L’altro articolo della direttiva particolarmente contestato è il 13, secondo cui le piattaforme online sarebbero tenute a esercitare un controllo sui contenuti caricati dagli utenti per evitare pubblicazioni di materiale coperto da copyright. Da notare che una tecnologia simile, dal nome “Content ID”, viene da tempo adoperata da YouTube. Da una parte numerose etichette musicali hanno accolto con piacere la proposta che potrebbe aiutare a limitare la diffusione della pirateria mentre dall’altra, però, molti esponenti della società civile digitale (ad esempio Vint Cerf e Tim Berners-Lee) hanno sottolineato come l’iniziativa possa ridurre sensibilmente le libertà di espressione e d’informazione.

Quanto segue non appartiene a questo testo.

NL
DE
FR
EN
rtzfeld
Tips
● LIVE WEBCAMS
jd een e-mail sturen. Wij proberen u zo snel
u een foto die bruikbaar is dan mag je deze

Detto questo, oltre a discutere degli effetti della proposta nell’immediato, occorre anche riflettere brevemente su come questa direttiva, qualora andasse in porto, potrebbe influenzare la competitività nel mercato digitale europeo in futuro.
Per quanto riguarda l’articolo 11, è importante chiarire che la proposta penalizzerebbe non solo i cosiddetti giganti del web ma anche e soprattutto le piccole imprese digitali. Quest’ultime in particolare dovrebbero farsi carico di costi alquanto elevati tali che li renderebbe poco competitivi sul mercato delle piattaforme online.
Un discorso simile riguarda l’articolo 13. Basti pensare che Youtube ha impiegato 11 anni e milioni di dollari per sviluppare il “Content ID”. Come potrebbero le piccole piattaforme digitali permettersi una spesa tale? C’è il rischio che solo le società più grandi possano essere in grado di sviluppare gli algoritmi necessari a mantenere in regola le proprie attività.